Items listed in a dataset
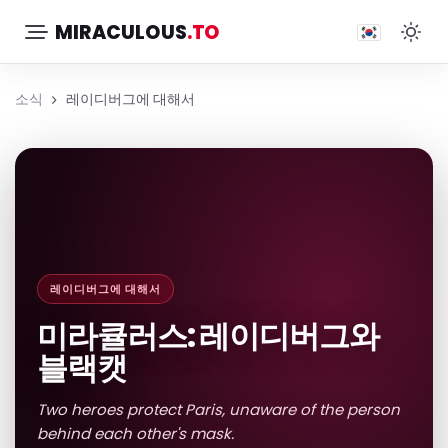
MIRACULOUS
.TO
소식
레이디버그에 대해서
레이디버그에 대해서
미라큘러스: 레이디버그와
블랙캣
Two heroes protect Paris, unaware of the person
behind each other's mask.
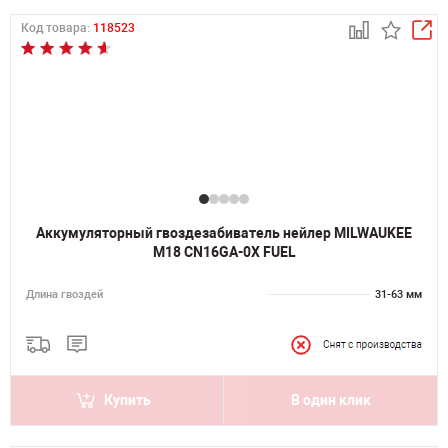
Код товара:
118523
Аккумуляторный гвоздезабиватель нейлер MILWAUKEE
M18 CN16GA-0X FUEL
Длина гвоздей
31-63 мм
Купить
В один клик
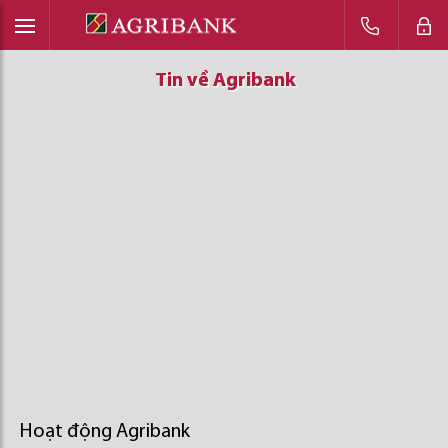
Tin về Agribank
Tin về Agribank
Tin về Agribank
Hoạt động Agribank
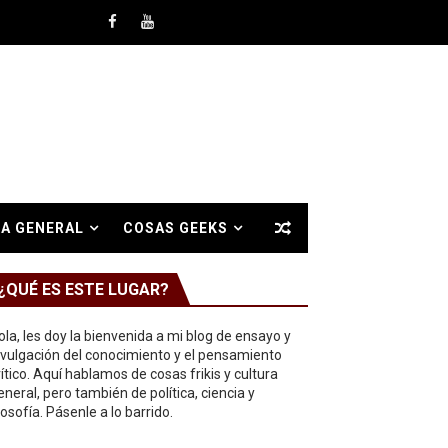
A GENERAL
COSAS GEEKS
¿QUÉ ES ESTE LUGAR?
ola, les doy la bienvenida a mi blog de ensayo y
ivulgación del conocimiento y el pensamiento
rítico. Aquí hablamos de cosas frikis y cultura
eneral, pero también de política, ciencia y
ilosofía. Pásenle a lo barrido.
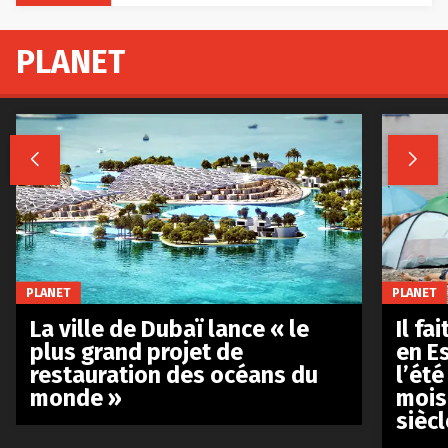
PLANET


PLANET
PLANET
La ville de Dubaï lance « le
Il fa
plus grand projet de
en E
restauration des océans du
l’été
monde »
mois
siècl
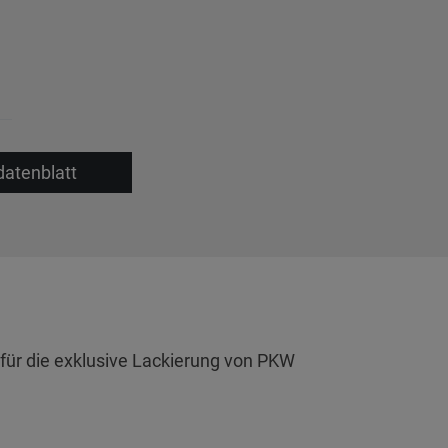
datenblatt
für die exklusive Lackierung von PKW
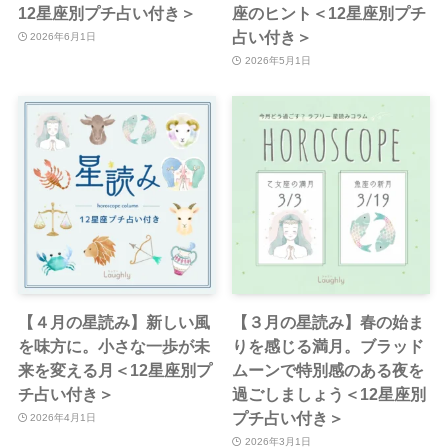
12星座別プチ占い付き＞
座のヒント＜12星座別プチ
占い付き＞
2026年6月1日
2026年5月1日
【４月の星読み】新しい風
【３月の星読み】春の始ま
を味方に。小さな一歩が未
りを感じる満月。ブラッド
来を変える月＜12星座別プ
ムーンで特別感のある夜を
チ占い付き＞
過ごしましょう＜12星座別
プチ占い付き＞
2026年4月1日
2026年3月1日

Assigned task:
Output the records exactly, please. The pictures are not part of the copy.

Written solution:
MIRACULOUS
.TO
소식
레이디버그에 대해서
레이디버그에 대해서
미라큘러스: 레이디버그와
블랙캣
Two heroes protect Paris, unaware of the person
behind each other's mask.
Код товара:
118523
Аккумуляторный гвоздезабиватель нейлер MILWAUKEE
M18 CN16GA-0X FUEL
Длина гвоздей
31-63 мм
Купить
В один клик
Tin về Agribank
Tin về Agribank
Tin về Agribank
Hoạt động Agribank
A GENERAL
COSAS GEEKS
¿QUÉ ES ESTE LUGAR?
ola, les doy la bienvenida a mi blog de ensayo y
ivulgación del conocimiento y el pensamiento
rítico. Aquí hablamos de cosas frikis y cultura
eneral, pero también de política, ciencia y
ilosofía. Pásenle a lo barrido.
PLANET


PLANET
PLANET
La ville de Dubaï lance « le
Il fa
plus grand projet de
en E
restauration des océans du
l’été
monde »
mois
siècl
datenblatt
für die exklusive Lackierung von PKW
12星座別プチ占い付き＞
座のヒント＜12星座別プチ
占い付き＞
2026年6月1日
2026年5月1日
【４月の星読み】新しい風
【３月の星読み】春の始ま
を味方に。小さな一歩が未
りを感じる満月。ブラッド
来を変える月＜12星座別プ
ムーンで特別感のある夜を
チ占い付き＞
過ごしましょう＜12星座別
プチ占い付き＞
2026年4月1日
2026年3月1日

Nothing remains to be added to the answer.